More and more back catalogue material is being released, often in very affordable multiple CD sets. But in spite of the mystique associated with great names in the conductor canon, when compared to the leading modern practitioners, many of these so-called great conductors are seriously overrated.

As Rene Jacobs recently pointed out, period-instrument-informed practice -“ whether played on so-called authentic instruments or not -“ is now the mainstream classical music practice. Jacobs and others are building a genuinely new approach to both old and new music, which draws on a range of traditions.

Two new re-releases provide an opportunity to assess how two of the great conductors approach Haydn, a composer who has also been well served by the period instrument brigade.

HAYDN: LONDON SYMPHONIES [Georg Solti/London Symphony]
I’ve never bothered to listen to much of Georg Solti and after sampling his approach to Haydn I won’t be chasing up his back catalogue.

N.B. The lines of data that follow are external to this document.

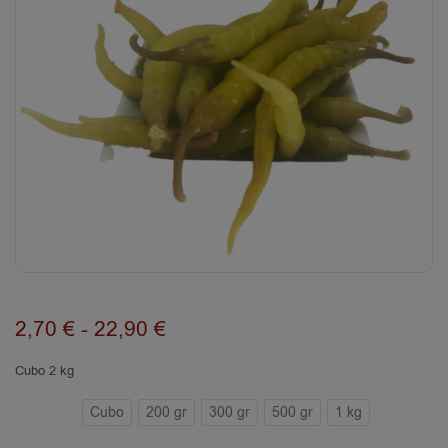
2,70
€
-
22,90
€
Cubo 2 kg
Cubo
200 gr
300 gr
500 gr
1 kg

This is not to say that I am completely oblivious to his charms. His symphonic sound is full of great energy and his control can be mesmerising at times. But there is something almost brutal in his wall of sound approach that seems to me to be inimical to the delicate way that Haydn builds such delightful melodic structures.

HAYDN: SYMPHONIES/CREATION [Leonard Bernstein Complete DG Recordings]
Leonard Bernstein’s work as a conductor does not fall easily into neat categorisation. He was famously manic and charming and in his early career condemned by critics as lacking classical seriousness. But it is this very spritely individuality that makes his music not perfect but great. His 1960 recordings of Haydn were hailed even by his detractors and marked the moment when the musical establishment began to take him more seriously. These DG symphony recordings were completed in the late 1980s and feature the mature Bernstein with the Vienna Philharmonic. What a combination! The magic of the Vienna strings is fully liberated by Bernstein’s individual touch and although he often employs a big massed sound he manages to imbue it with the subtlety that Haydn deserves.

Bernstein’s The Creation has some great singing but it’s here that the period conductors (either John Eliot Gardiner’s classic recording or Rene Jacobs’s magnificent recent release) beat even this great old-timer hands down. For a period approach to the symphonies try Bruno Weil and Tafelmusik.